Despite the imposing measures taken, in 2013 more than three thousand people have tried to go pass the barbed wire, amid the bullets of the police of both countries. On the night of November 5 , two hundred migrants have tried their chances by climbing on the net, even higher, more thickened and guarded, to enter the Schengen area. According to the Spanish government delegation’s reports, a hundred people have managed to pass, forty were arrested, four were injured and a young sub-Saharan died after falling from six meters .
In spite of the heavy criticism by the Commissioner for Human Rights of the Council of Europe, Nils Muižnieks, Madrid now allocates new funds to prevent migrants to cross the border. In addition to reintroducing the blades and strengthening the fence with the "malla antitrepa ", a thin metal mesh that prevents from putting one’s fingers in the net for climbing, the government also intends to equip the Civil Guard with a second helicopter and set up two Mobile Departments to monitor the border. In Ceuta, on the other hand, where the majority of the migrants try to access by sea, there are plans to enlarge the pier. As reported by Spanish newspaper El Pais, Muižnieks described the construction of the walls as "ineffective and costly", explaining that the installation of blades will not stop the arrivals , but "will only cause more despair".

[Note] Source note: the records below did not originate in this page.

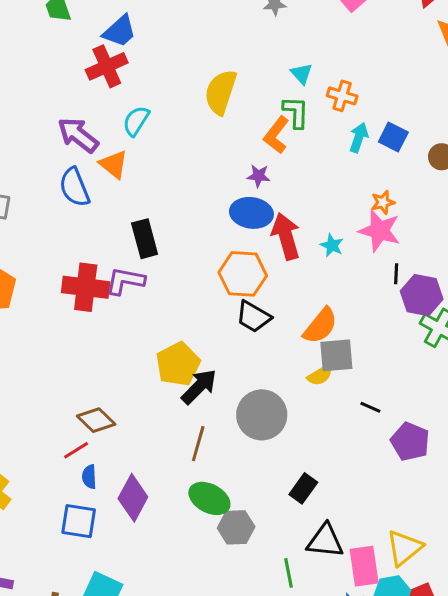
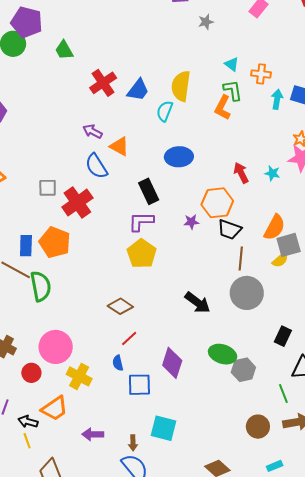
blue trapezoid: (120, 31) -> (138, 90), moved
cyan semicircle: (136, 121) -> (165, 111), moved
purple arrow: (78, 135) -> (92, 131), size x0.7
purple star: (258, 176) -> (191, 222), moved
blue ellipse: (251, 213) -> (179, 157), moved
red arrow: (286, 236) -> (241, 173), size x0.7
red cross: (86, 287) -> (77, 203), moved, turned -32
yellow pentagon: (178, 364) -> (142, 254), moved
black arrow: (199, 387) -> (198, 303), moved, turned 92
brown diamond: (96, 420) -> (120, 306), moved
brown line: (198, 444) -> (241, 258), moved
blue semicircle: (89, 477) -> (118, 363), moved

In a statement posted on the web, Accem (an NGO based in Madrid and works with asylum-seekers, refugees and persons at risk of social exclusion) denounced the government's decision criticizing it as useless and harmful: "These fences, built with wire and blades are, for Accem, a clear symbol of border policy adopted by the European Union, obsessed with the idea to protect the land and build an impenetrable fortress as the only possible way to curb illegal immigration".
Instead of continuing to invest in these defensive strategies, the NGO proposes an approach of “cooperation with the countries of origin, through appropriate information on the real opportunities in destination countries of migration flows, the risks of the journey, as well as a deep and effective involvement of the entire international community in the fight against poverty".
Defending and protecting human rights is a "non-negotiable commitment" for the association, which defines the use of barriers on national borders as in Melilla "a serious attack on human rights and dignity".
Xavier Ferrer, a researcher at the Department of Geography at the Universitat Autònoma de Barcelona, on his blog criticizes hardly this return to the past:
"The wire with the blades inclosed the Melilla fence until the reform in 2007. It was removed because it was considered harmful. But now it will be restored. With the imminent launch of Eurosur, the technologically advanced and highly sophisticated new “system of the systems” of border surveillance in the European Union, the reintroduction of the blades on the perimeter of Melilla represents a wonderful return to the origins of the dark tradition of fortification. We are witnessing a vibrant mix of innovation and tradition serving a single objective: the immobilization of the people on the borders of the Union".